For most of the twentieth century, the central theme of federal forest management in the Pacific Northwest had been logging old-growth forests to provide a sustained yield of timber. During the 1970s and 1980s, however, studies by young scientists highlighted the destructive impact of that logging on northern spotted owls, salmon, and the old-growth ecosystem itself. Combining this new science with environmental laws like the Endangered Species Act, environmental activists obtained court injunctions to stop old-growth logging on federal land, setting off a titanic struggle to meet conservation imperatives while also enabling the timber harvests that provided employment for tens of thousands of people. That effort led to the creation of the Northwest Forest Plan, which sharply and abruptly shifted the goal of federal forest management toward conserving the species and ecosystems of old-growth forests and the streams that run through them.

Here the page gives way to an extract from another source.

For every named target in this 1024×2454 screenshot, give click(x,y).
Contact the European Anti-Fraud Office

In this book, three of the scientists who helped craft that change tell the story as they know it: the causes, development, adoption, and effects of the Northwest Forest Plan. The book also incorporates short commentaries and histories from key figures—including spotted owl expert Eric Forsman—and experiences from managers who implemented the plan as best they could. Legal expert Susan Jane M. Brown helped interpret court cases and Debora Johnson turned spatial data into maps. The final chapters cover the plan’s ongoing significance and recommendations for conserving forest and aquatic ecosystems in an era of megafires and climate change.

4 thoughts on “New Book: The Making of the Northwest Forest Plan”

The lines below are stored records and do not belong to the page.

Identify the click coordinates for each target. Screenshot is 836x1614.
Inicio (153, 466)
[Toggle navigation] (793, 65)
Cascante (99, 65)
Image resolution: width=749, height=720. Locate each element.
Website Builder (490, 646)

  1. Just Ordered My Copy – This ought to be extremely interesting – At least the title looks like a good admission that it was based on “Wild Science” i.e. Unproven Science AKA: Wild Theories that ignored proven science, contradicting observation and inserted guesses as science where there was a vacuum in terms of the wildlife knowledge bank. The authors are well respected so it’ll be interesting to see the pressures that forced them to make undesirable concessions in order to stay on the team with the hopes that they could minimize the use of faux science in regard to Forest Management. A noble but seemingly failed effort. I sure hope that I find out that they did some good.

    I doubt that I can review it in a timely manner considering my wife’s health issues.

    Reply
    • “Wild science” specifically refers to the Western Coniferous Forest Biome Project and subsequent research funded by the National Science Foundation. See chapter 4. The funding source authorized by Congress enabled researchers to work independently of the land and resource management agencies whose aggressive and poorly planned applications of “sustained yield” caused the programmatic meltdown of 1988-92.

      In contrast, the authors describe “domesticated science” as “designed largely to assist forest managers to do better what they had already decided to do.” Page 59. Few managers embraced the NWFP because it repudiated their forest plans as recipes for extinction of birds and fish.

      Thanks for sharing an opinion about the book before reading it, will follow your post-read comments with interest.

      Reply
  2. Who came up with this oxymoron: “logging old-growth forests to provide a sustained yield of timber.” The way the timber scheduling models portrayed it back then was that logging old growth forests was LIMITED by the need for long-term sustained yield.